Pfizer (NYSE:PFE), one of the largest pharmaceutical companies in the world by total revenue, is getting shellacked by foreign currency translation. In January, when Pfizer issued its 2015 full-year forecast, it estimated that the negative impact of foreign currency would be $2.8 billon against revenue and $0.17 per share against its adjusted EPS. Following the release of its first-quarter results, and an even stronger dollar, Pfizer reduced its full-year guidance by another $500 million at the midpoint and shaved $0.03 more off of its EPS for the year. For added context, $6.43 billion of Pfizer's $10.86 billion in Q1 revenue came from international markets.
Things aren't much better with rival Merck (NYSE:MRK). In its recently released first-quarter results, the company reiterated its prior guidance of $38.3 billion to $39.8 billion in revenue, which includes a $2.8 billion negative effect from foreign currency translation. Its adjusted EPS estimate was narrowed to a range of $3.35 to $3.48, which includes a negative impact of $0.27 per share from a stronger dollar.
These big pharma names have partially escaped the strong dollar woes
Although the euro and British pound have been weak in relation to the U.S. dollar, the easiest way to avoid the nasty effects of foreign currency translation has been to latch on to European-based pharmaceutical stocks.

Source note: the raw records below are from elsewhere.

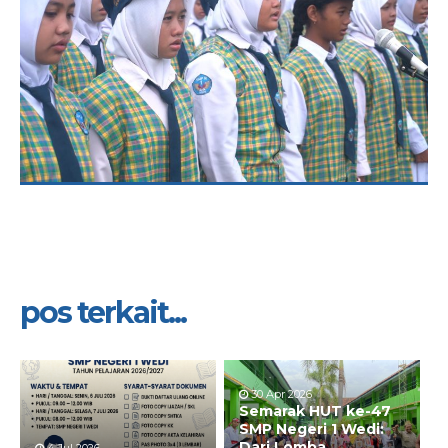
pos terkait...
30 Apr 2026
Semarak HUT ke-47
SMP Negeri 1 Wedi:
Dari Lomba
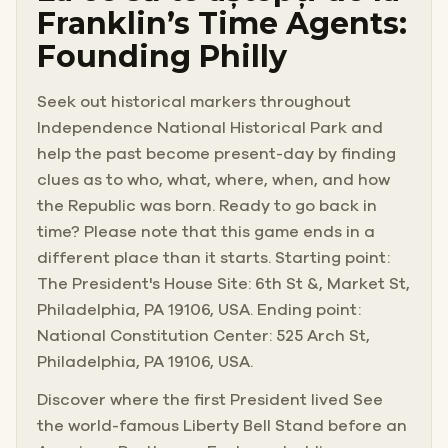
Franklin’s Time Agents:
Founding Philly
Seek out historical markers throughout
Independence National Historical Park and
help the past become present-day by finding
clues as to who, what, where, when, and how
the Republic was born. Ready to go back in
time? Please note that this game ends in a
different place than it starts. Starting point:
The President's House Site: 6th St &, Market St,
Philadelphia, PA 19106, USA. Ending point:
National Constitution Center: 525 Arch St,
Philadelphia, PA 19106, USA.
Discover where the first President lived See
the world-famous Liberty Bell Stand before an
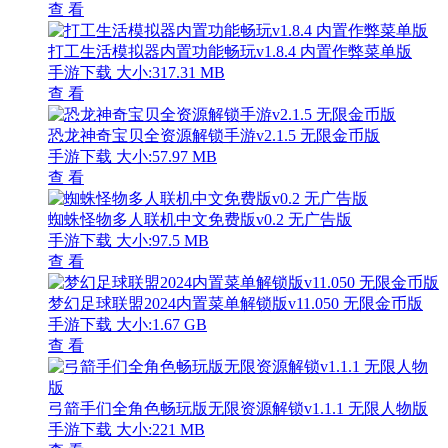
查 看
打工生活模拟器内置功能畅玩v1.8.4 内置作弊菜单版
手游下载
大小:317.31 MB
查 看
恐龙神奇宝贝全资源解锁手游v2.1.5 无限金币版
手游下载
大小:57.97 MB
查 看
蜘蛛怪物多人联机中文免费版v0.2 无广告版
手游下载
大小:97.5 MB
查 看
梦幻足球联盟2024内置菜单解锁版v11.050 无限金币版
手游下载
大小:1.67 GB
查 看
弓箭手们全角色畅玩版无限资源解锁v1.1.1 无限人物版
手游下载
大小:221 MB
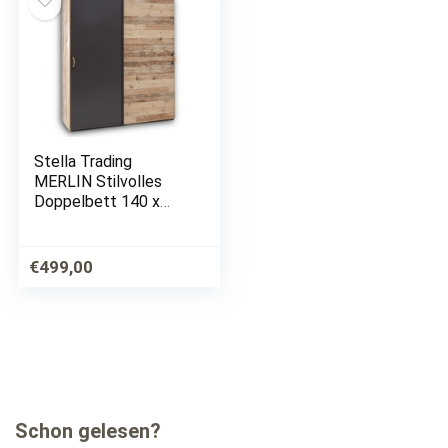
140x200cm
Stella Trading
MERLIN Stilvolles
Doppelbett 140 x
200 cm –
Komfortables
Jugendzimmer Bett in
€
499,00
Old Style Optik,
Anthrazit – 96 x 90 x
205 cm (B/H/T)
Schon gelesen?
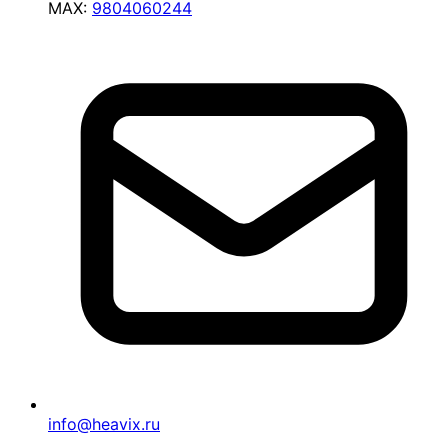
MAX:
9804060244
info@heavix.ru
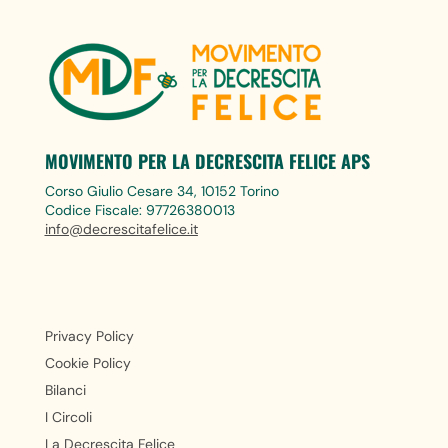
MOVIMENTO PER LA DECRESCITA FELICE APS
Corso Giulio Cesare 34, 10152 Torino
Codice Fiscale: 97726380013
info@decrescitafelice.it
Privacy Policy
Cookie Policy
Bilanci
I Circoli
La Decrescita Felice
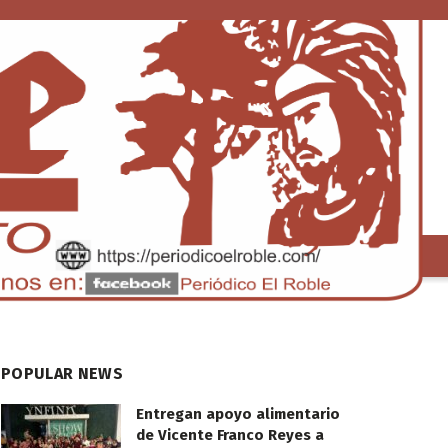
S
TENDENCIA
POPULAR NEWS
Entregan apoyo alimentario
de Vicente Franco Reyes a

Take rare disease drug developer Shire (NASDAQ:SHPG), which is based in Ireland, as a good example. Its first-quarter results featured a 9% increase in total revenue to $1.49 billion as adjusted EPS moved higher by a more robust 20% to $2.84. However, on a constant currency basis, Shire's revenue would have grown by 13%, with adjusted EPS growth of 24%. Shire shareholders are still seeing a hit, but not to the same extent as, say, Pfizer or Merck. Looking ahead the company forecast a low- to mid-single-digit hit from currency volatility for the remainder of fiscal 2015.
Currency fluctuations were practically unnoticeable for U.K.-based GlaxoSmithKline (NYSE: GSK) which generated 5.62 billion pounds in revenue in its latest quarter, essentially flat year over year. When foreign currency translation is factored in, Glaxo's revenue would have risen a percentage point. For the remainder of the year, GlaxoSmithKline cautioned investors to expect currency to impact its results by low- to mid-single-digits.
An important point to remember
Although a stronger dollar is undoubtedly having a negative effect on pharmaceutical stocks, it's also important that investors understand currency fluctuations are uncontrollable and unavoidable. It's therefore in your best interest as a long term investor to take them out of the equation and compare big pharma operations on an apples-to-apples basis.
The negative effect from a stronger dollar on multinational pharmaceutical stocks would only be critical if those stocks were narrowly cash flow positive, or deeply in debt. None of the companies in big pharma meet this criteria, meaning a stronger dollar, while a nuisance and a driver of short-term emotions from traders, is hardly a "black swan" factor that could sack the pharmaceutical sector.
If the dollar gains another 20%, I may have to re-evaluate my aforementioned statement, as well as pharmaceutical valuations, but for the time being, your best course of action is to analyze the operational strength of pharmaceutical companies, and not get caught up in the strong dollar hype that's pervasive throughout Wall Street.